Fous argues that healthcare – defined by fragmentation, conservatism, and complex stakeholder dynamics – is poorly suited to high-velocity experimentation and aggressive scaling. When early-stage HealthTech companies are pushed into artificial hypergrowth, the more common outcomes are burnout and failure, not durable innovation or success.
Designing for Profitability
PurposeTech’s second fund is structured to work within these constraints rather than against them. Its thesis is to build a portfolio of niche, profitable HealthTech businesses that dominate specific niches instead of chasing unicorn valuations.
The fund will concentrate primarily on unregulated or lightly regulated segments, including preventive care, digital therapeutics, remote monitoring, and productivity tools for healthcare professionals. These areas allow for faster iteration without compromising patient safety or regulatory compliance.
Central to the strategy is an approach increasingly referred to as “seedstrapping”. Instead of multiple funding rounds, the company typically raises funding once – usually below one million euros – designed to carry it to break-even within two to three years. The emphasis shifts from perpetual fundraising to early revenue, disciplined cost structures, and tangible customer value.
The ambition is not to create decacorns in a decade, but to build durable companies that grow steadily, generate cash flow, and become indispensable within their chosen niche markets. From a financial perspective, the fund targets returns in the range of 20%+ p.a. (IRR), driven primarily by cash-flow generation rather than valuation multiple expansion.
A Clinical Perspective on Innovation
Prof. Ahmed’s involvement adds a critical dimension to this investment framework. With more than thirty years of surgical experience across the NHS and international health systems, he brings a practitioner’s skepticism to technology-driven healthcare narratives.

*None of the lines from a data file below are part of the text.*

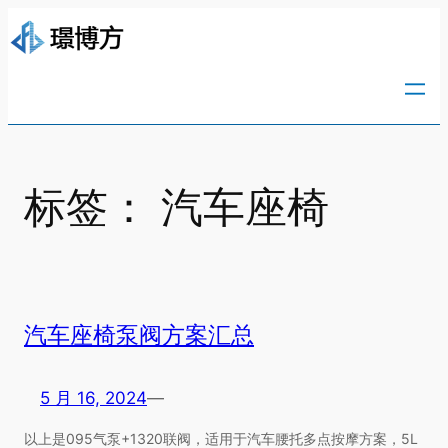
跳
至
内
容
标签：
汽车座椅
汽车座椅泵阀方案汇总
5 月 16, 2024
—
以上是095气泵+1320联阀，适用于汽车腰托多点按摩方案，5L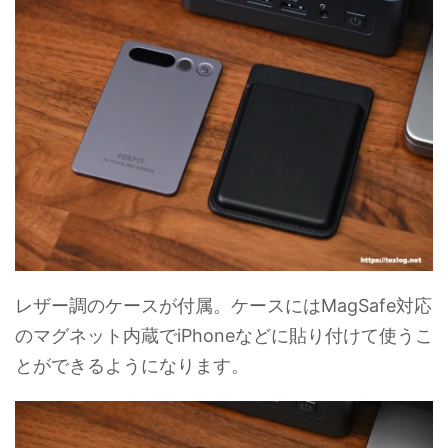
レザー調のケースが付属。ケースにはMagSafe対応
のマグネット内蔵でiPhoneなどに貼り付けて使うこ
とができるようになります。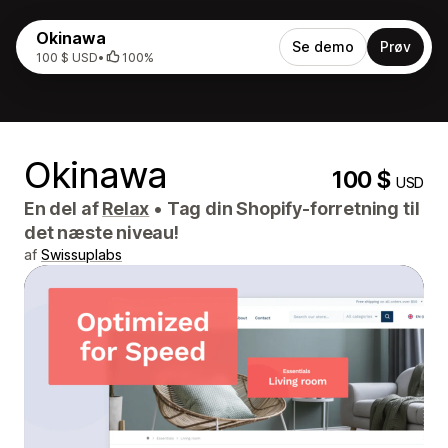
Okinawa
Se demo
Prøv
100 $ USD
•
100%
Okinawa
100 $
USD
En del af
Relax
•
Tag din Shopify-forretning til
det næste niveau!
af
Swissuplabs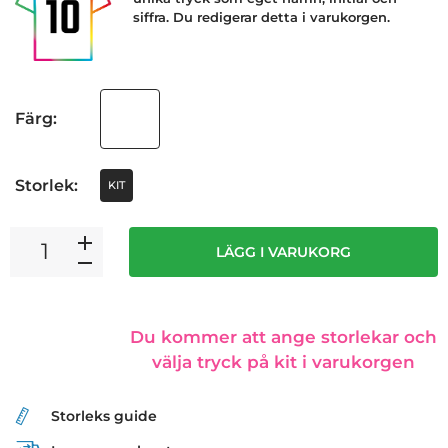
siffra. Du redigerar detta i varukorgen.
Färg:
Storlek:
KIT
LÄGG I VARUKORG
Du kommer att ange storlekar och
välja tryck på kit i varukorgen
Storleks guide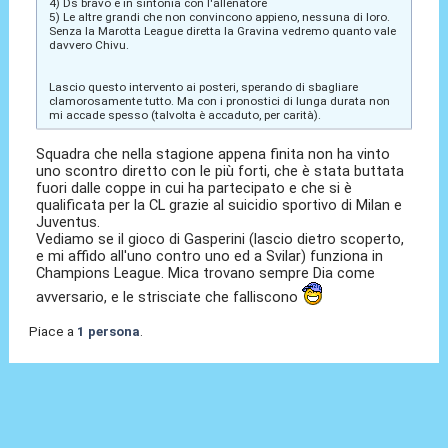
4) Ds bravo e in sintonia con l'allenatore
5) Le altre grandi che non convincono appieno, nessuna di loro.
Senza la Marotta League diretta la Gravina vedremo quanto vale
davvero Chivu.
Lascio questo intervento ai posteri, sperando di sbagliare
clamorosamente tutto. Ma con i pronostici di lunga durata non
mi accade spesso (talvolta è accaduto, per carità).
Squadra che nella stagione appena finita non ha vinto
uno scontro diretto con le più forti, che è stata buttata
fuori dalle coppe in cui ha partecipato e che si è
qualificata per la CL grazie al suicidio sportivo di Milan e
Juventus.
Vediamo se il gioco di Gasperini (lascio dietro scoperto,
e mi affido all'uno contro uno ed a Svilar) funziona in
Champions League. Mica trovano sempre Dia come
avversario, e le strisciate che falliscono
Piace a
1 persona
.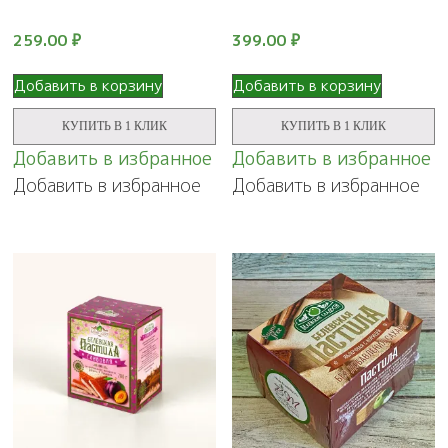
259.00
₽
399.00
₽
Добавить в корзину
Добавить в корзину
КУПИТЬ В 1 КЛИК
КУПИТЬ В 1 КЛИК
Добавить в избранное
Добавить в избранное
Добавить в избранное
Добавить в избранное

For Shafi, innovation must address real systemic pressures. He highlights three in particular: workforce shortages, the rising burden of chronic disease, and the unsustainable cost of hospital-centric care models. Technology, in his view, is valuable only insofar as it helps improve patient outcomes or redistribute care more efficiently.
One concept he frequently returns to is the “housepital” – the gradual migration of care from centralized institutions into homes and communities. Enabled by remote monitoring, AI-driven diagnostics, and wearable sensors, this shift has the potential to improve outcomes while reducing costs. Shafi describes the current moment as a rare convergence of technological capability, patient demand, and regulatory openness.

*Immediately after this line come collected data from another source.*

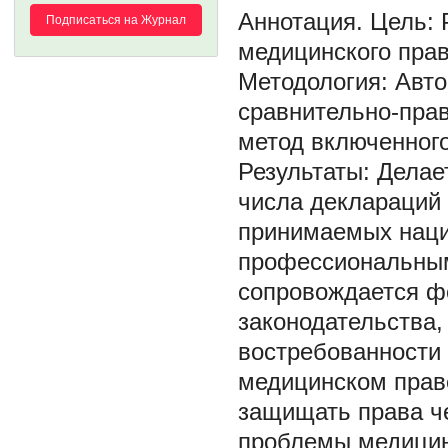
Цель: 
Подписаться на Журнал
медицинского прав
Методология: Авт
сравнительно-пра
метод включенного
Результаты: Делае
числа деклараций 
принимаемых нац
профессиональны
сопровождается ф
законодательства,
востребованности 
медицинском праве
защищать права ч
проблемы медицин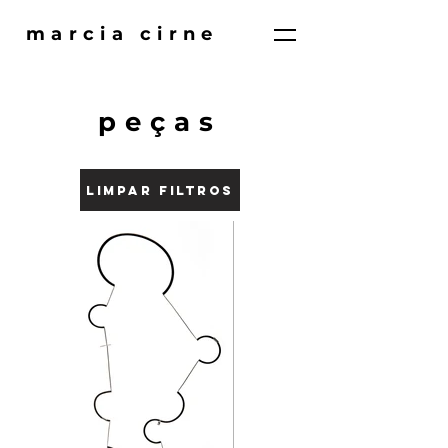
marcia cirne
peças
LIMPAR FILTROS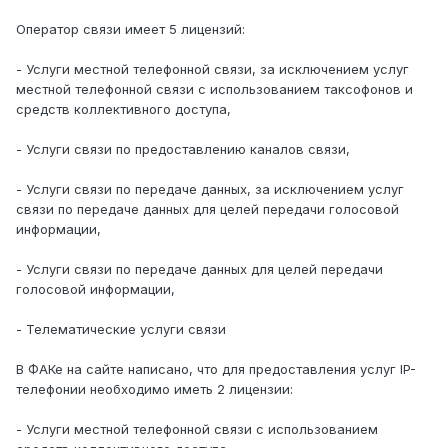
Оператор связи имеет 5 лицензий:
- Услуги местной телефонной связи, за исключением услуг
местной телефонной связи с использованием таксофонов и
средств коллективного доступа,
- Услуги связи по предоставлению каналов связи,
- Услуги связи по передаче данных, за исключением услуг
связи по передаче данных для целей передачи голосовой
информации,
- Услуги связи по передаче данных для целей передачи
голосовой информации,
- Телематические услуги связи
В ФАКе на сайте написано, что для предоставления услуг IP-
телефонии необходимо иметь 2 лицензии:
- Услуги местной телефонной связи с использованием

Yet he is equally clear that adoption – not invention – is the real bottleneck. Healthcare systems change slowly, and solutions that ignore incentives, workflows, and culture rarely scale.

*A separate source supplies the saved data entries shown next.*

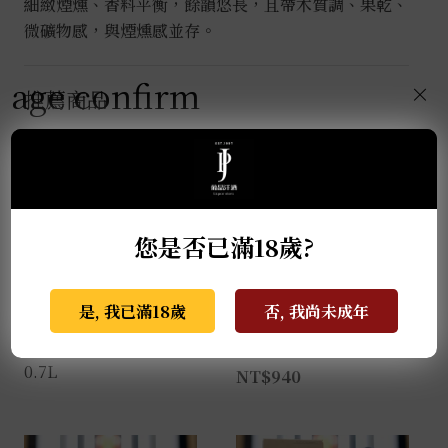
細緻煙燻、香料平衡，餘韻悠長，且帶木質調、果乾、
微礦物感，與煙燻感並存。
age confirm
×
推薦商品
您是否已滿18歲?
是, 我已滿18歲
否, 我尚未成年
麥卡倫THE RED
格蘭蓋瑞典藏特級單一
COLLECTION 50年
麥芽威士忌 0.7L
0.7L
NT$
940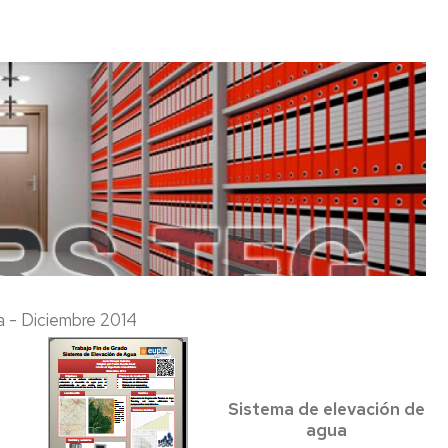
a - Diciembre 2014
Sistema de elevación de
agua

Building for Adoption, Not Just Technology
PurposeTech’s second fund reflects this also operationally. Roughly ten percent of capital is earmarked for venture building and portfolio-level support, aimed at helping companies navigate regulatory complexity, stakeholder alignment, and change management. The objective is to increase the probability that technically sound solutions achieve real-world uptake.
Looking ahead, PurposeTech envisions its second vintage – PT Capital – as the foundation of a regional HealthTech platform focused on preventive care and healthspan extension. Rather than a loose collection of investments, the portfolio is intended to function as an interconnected ecosystem, sharing capabilities, insights, and infrastructure.
The formal announcement of the fund will follow in January 2026. For now, the message is clear: in healthcare, realism may be the most radical strategy of all.